Nickel-Based Rechargeable Batteries

Nickel-metal hydride (NiMH) and nickel-cadmium (NiCd) batteries, still found in some cordless phones, older power tools, and hybrid vehicles, produce gas primarily during overcharging. Under normal conditions, the gas phase inside a NiMH cell contains mostly nitrogen left over from manufacturing and a small amount of hydrogen in equilibrium with the electrode.

Once charging passes 100% capacity and enters overcharge territory, the positive electrode begins producing oxygen through a side reaction. Research tracking the internal gas composition of NiMH cells shows that hydrogen pressure builds gradually during charging, then rises more steeply toward the end.
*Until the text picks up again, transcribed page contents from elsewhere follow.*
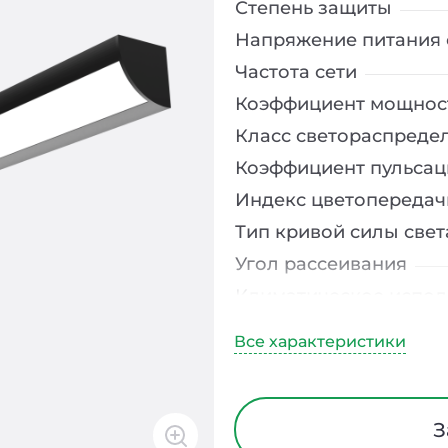
Степень защиты
Напряжение питания 
Частота сети
Коэффициент мощнос
Класс светораспреде
Коэффициент пульсац
Индекс цветопередач
Тип кривой силы свет
Угол рассеивания
Климатическое испо
Диапазон рабочих те
Тип рассеивателя
Класс защиты от элек
Материал корпуса
З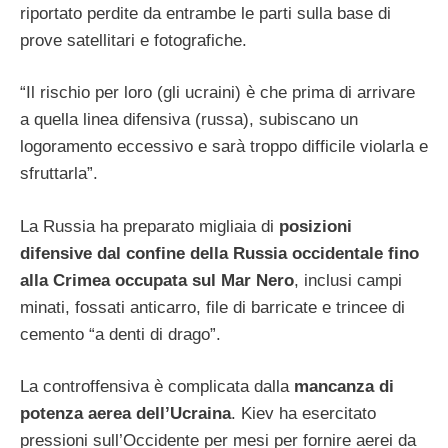
riportato perdite da entrambe le parti sulla base di
prove satellitari e fotografiche.
“Il rischio per loro (gli ucraini) è che prima di arrivare
a quella linea difensiva (russa), subiscano un
logoramento eccessivo e sarà troppo difficile violarla e
sfruttarla”.
La Russia ha preparato migliaia di
posizioni
difensive dal confine della Russia occidentale fino
alla Crimea occupata sul Mar Nero
, inclusi campi
minati, fossati anticarro, file di barricate e trincee di
cemento “a denti di drago”.
La controffensiva è complicata dalla
mancanza di
potenza aerea dell’Ucraina
. Kiev ha esercitato
pressioni sull’Occidente per mesi per fornire aerei da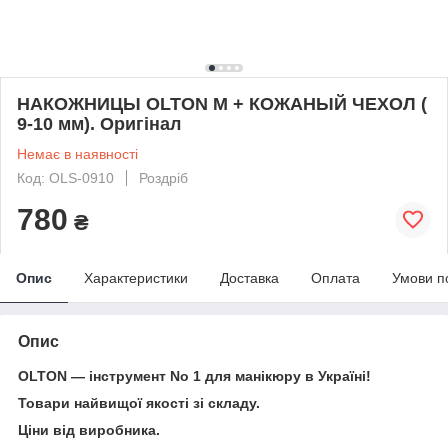
НАКОЖНИЦЫ OLTON M + КОЖАНЫЙ ЧЕХОЛ (
9-10 мм). Оригінал
Немає в наявності
Код: OLS-0910
Роздріб
780
₴
Опис
Характеристики
Доставка
Оплата
Умови п
Опис
OLTON — інструмент No 1 для манікюру в Україні!
Товари найвищої якості зі складу.
Ціни від виробника.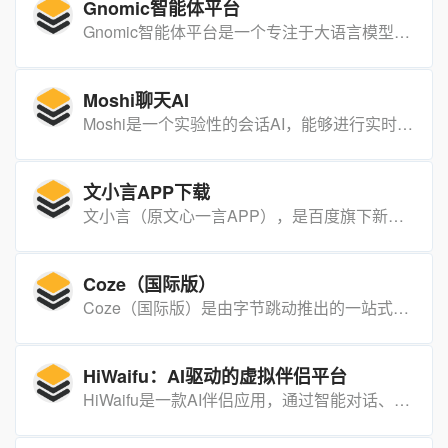
Gnomic智能体平台
Gnomic智能体平台是一个专注于大语言模型智能体的数据采样、训练微调和自我进化能力评测的通用平台。
Moshi聊天AI
Moshi是一个实验性的会话AI，能够进行实时的语音对话。
文小言APP下载
文小言（原文心一言APP），是百度旗下新搜索智能助手，基于文心大模型，提供搜索、创作、聊天等丰富多样的AI能力。
Coze（国际版）
Coze（国际版）是由字节跳动推出的一站式AI开发平台，旨在帮助用户快速创建、调试和优化AI聊天机器人。
HiWaifu：AI驱动的虚拟伴侣平台
HiWaifu是一款AI伴侣应用，通过智能对话、情感理解和互动功能，为用户提供个性化的虚拟朋友体验。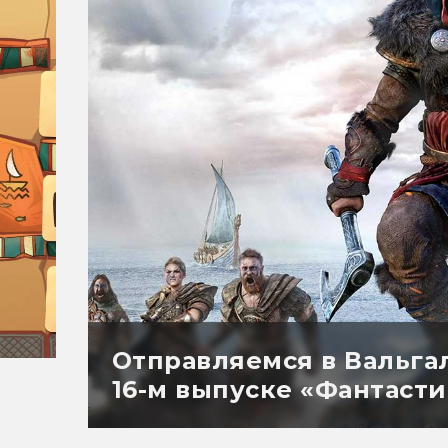
Отправляемся в Вальгал
16-м выпуске «Фантасти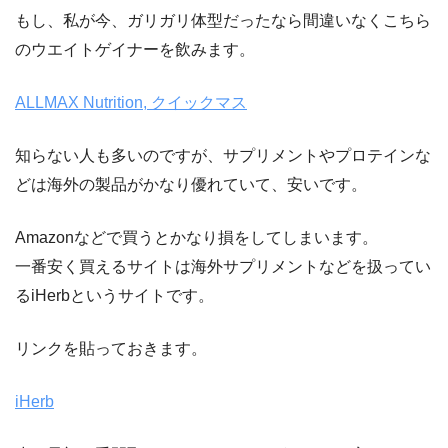
もし、私が今、ガリガリ体型だったなら間違いなくこちら
のウエイトゲイナーを飲みます。
ALLMAX Nutrition, クイックマス
知らない人も多いのですが、サプリメントやプロテインな
どは海外の製品がかなり優れていて、安いです。
Amazonなどで買うとかなり損をしてしまいます。
一番安く買えるサイトは海外サプリメントなどを扱ってい
るiHerbというサイトです。
リンクを貼っておきます。
iHerb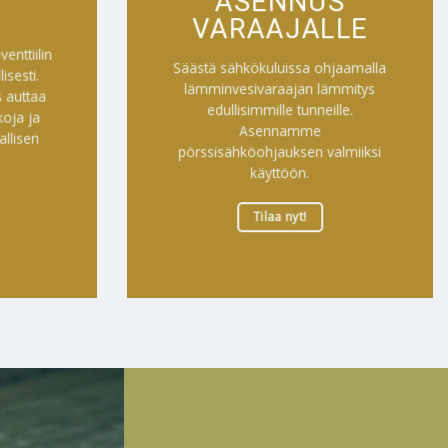
ASENNUS
VARAAJALLE
enttiilin
Säästä sähkökuluissa ohjaamalla
isesti.
lämminvesivaraajan lämmitys
 auttaa
edullisimmille tunneille.
oja ja
Asennamme
allisen
pörssisähköohjauksen valmiiksi
käyttöön.
Tilaa nyt!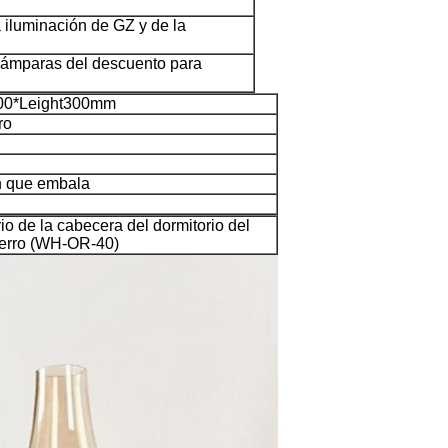
la iluminación de GZ y de la
lámparas del descuento para
00*Leight300mm
ro
n que embala
drio de la cabecera del dormitorio del
hierro (WH-OR-40)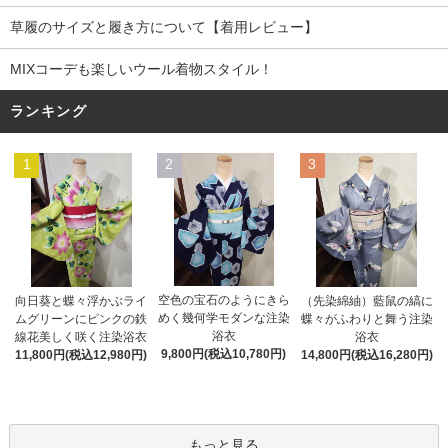
草履のサイズと履き方について【着用レビュー】
MIXコーデも楽しいウール着物スタイル！
ランキング
1
2
3
空色の宝石のようにきら
向日葵と蝶々浮かぶライ
（先染綿紬）藍鼠の縞に
めく幾何学モダンな注染
ムグリーンにピンクの鉄
蝶々がふわりと舞う注染
浴衣
線花美しく咲く注染浴衣
浴衣
9,800円(税込10,780円)
11,800円(税込12,980円)
14,800円(税込16,280円)
もっと見る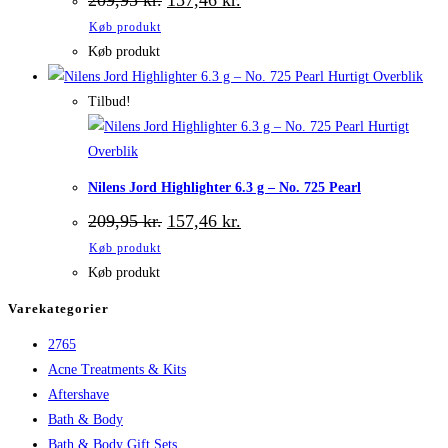
oprindelige
aktuelle
Køb produkt
pris
pris
var:
er:
Køb produkt
209,95 kr..
157,46 kr..
Hurtigt Overblik
Tilbud!
Hurtigt
Overblik
Nilens Jord Highlighter 6.3 g – No. 725 Pearl
Den
Den
209,95
kr.
157,46
kr.
oprindelige
aktuelle
Køb produkt
pris
pris
var:
er:
Køb produkt
209,95 kr..
157,46 kr..
Varekategorier
2765
Acne Treatments & Kits
Aftershave
Bath & Body
Bath & Body Gift Sets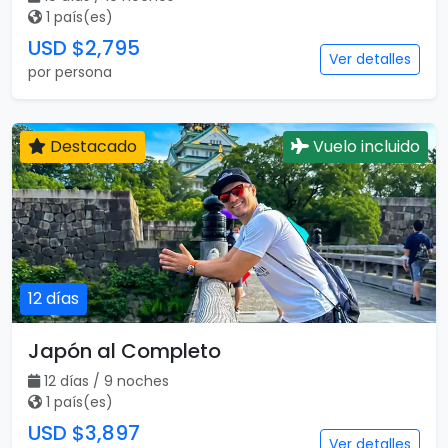
12 días
Japón al Completo
12 días / 9 noches
1 país(es)
USD $3,897
Ver detalles
por persona
Destacado
Vuelo incluido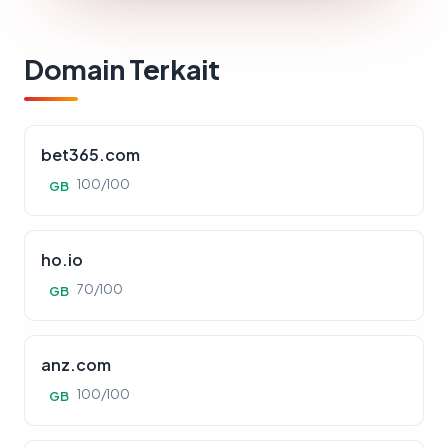
Domain Terkait
bet365.com
100/100
GB
ho.io
70/100
GB
anz.com
100/100
GB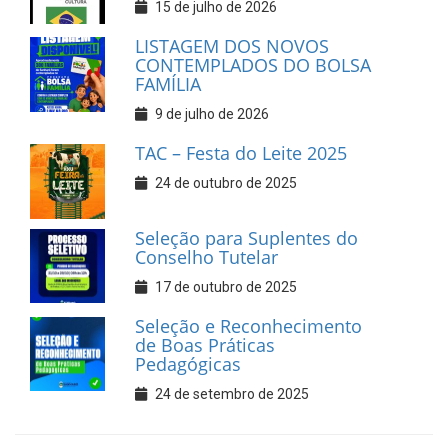
15 de julho de 2026
LISTAGEM DOS NOVOS
CONTEMPLADOS DO BOLSA
FAMÍLIA
9 de julho de 2026
TAC – Festa do Leite 2025
24 de outubro de 2025
Seleção para Suplentes do
Conselho Tutelar
17 de outubro de 2025
Seleção e Reconhecimento
de Boas Práticas
Pedagógicas
24 de setembro de 2025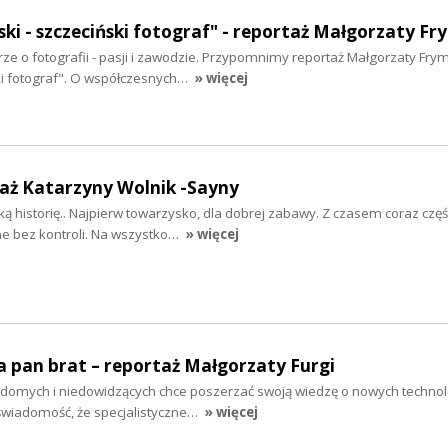
ki - szczeciński fotograf" - reportaż Małgorzaty Fr
e o fotografii - pasji i zawodzie. Przypomnimy reportaż Małgorzaty Fry
ki fotograf". O współczesnych…
» więcej
taż Katarzyny Wolnik -Sayny
ą historię.. Najpierw towarzysko, dla dobrej zabawy. Z czasem coraz częśc
ne bez kontroli. Na wszystko…
» więcej
 pan brat – reportaż Małgorzaty Furgi
idomych i niedowidzących chce poszerzać swoją wiedzę o nowych techno
świadomość, że specjalistyczne…
» więcej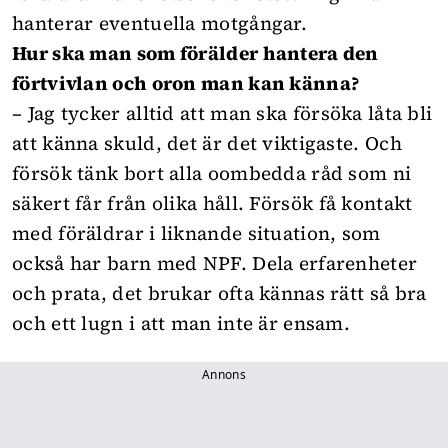
hanterar eventuella motgångar.
Hur ska man som förälder hantera den
förtvivlan och oron man kan känna?
– Jag tycker alltid att man ska försöka låta bli
att känna skuld, det är det viktigaste. Och
försök tänk bort alla oombedda råd som ni
säkert får från olika håll. Försök få kontakt
med föräldrar i liknande situation, som
också har barn med NPF. Dela erfarenheter
och prata, det brukar ofta kännas rätt så bra
och ett lugn i att man inte är ensam.
Annons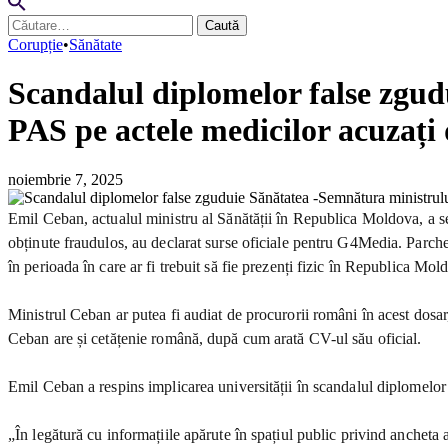
Caută
după:
Corupție
•
Sănătate
Scandalul diplomelor false zgud
PAS pe actele medicilor acuzați 
noiembrie 7, 2025
Emil Ceban, actualul ministru al Sănătății în Republica Moldova, a se
obținute fraudulos, au declarat surse oficiale pentru G4Media. Parche
în perioada în care ar fi trebuit să fie prezenți fizic în Republica Mold
Ministrul Ceban ar putea fi audiat de procurorii români în acest dos
Ceban are și cetățenie română, după cum arată CV-ul său oficial.
Emil Ceban a respins implicarea universității în scandalul diplomelor 
„În legătură cu informațiile apărute în spațiul public privind ancheta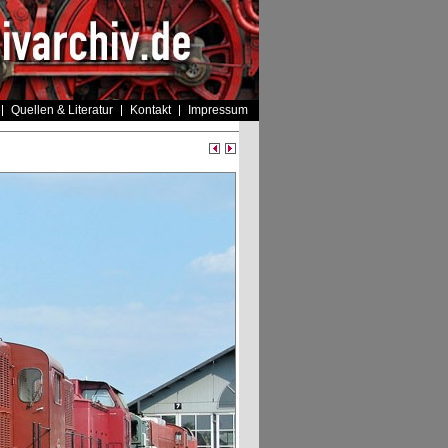
Quellen & Literatur
Kontakt
Impressum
Oxygen appears only after the battery is fully charged. As overcharging continues, oxygen pressure climbs and eventually surpasses hydrogen pressure. In one study, oxygen pressure inside an overcharged NiMH cell reached 8 bar (roughly 8 times atmospheric pressure), while hydrogen reached about 2 bar. Most modern NiMH chargers are designed to detect the end of charge and stop, but a malfunctioning charger can push a cell into sustained overcharge, building dangerous internal pressure.

Alkaline Batteries

Standard disposable alkaline batteries (AA, AAA, C, D, 9V) are not major gas producers under normal use. However, when alkaline batteries leak or when a battery is placed in contact with moisture or body tissue (as in the case of a swallowed button battery), electrolysis can occur. This process generates hydrogen gas at the negative terminal and chlorine gas or oxygen at the positive terminal, along with sodium hydroxide. This is the mechanism behind the tissue damage caused by button battery ingestions in children, where the electrical current drives chemical reactions directly against living tissue.

Old or deeply discharged alkaline batteries can also build up small amounts of internal gas pressure from side reactions, which is part of why they sometimes leak. The potassium hydroxide electrolyte seeps out when internal pressure exceeds what the battery seal can contain.

Why Ventilation Matters

Hydrogen is the common thread across most battery types, and it’s the primary safety concern for anyone charging batteries in an enclosed space. It’s lighter than air, so it rises and collects at ceiling level. In a closed room with poor airflow, concentrations can reach the flammable range of 4% in air surprisingly quickly when multiple batteries are charging at once. This is why forklift charging stations, data center battery rooms, and solar energy storage installations all require forced or natural ventilation with high-mounted exhaust points.

For home use, the practical takeaway is simpler. Charge batteries in ventilated areas. If you smell rotten eggs near a lead-acid battery, the battery is either overcharging or failing internally. If a lithium-ion battery is swelling, hot to the touch, or making hissing sounds, move away from it and get it to open air if you can do so safely. The gases from a failing lithium-ion cell are both flammable and toxic, a combination that demands distance, not investigation.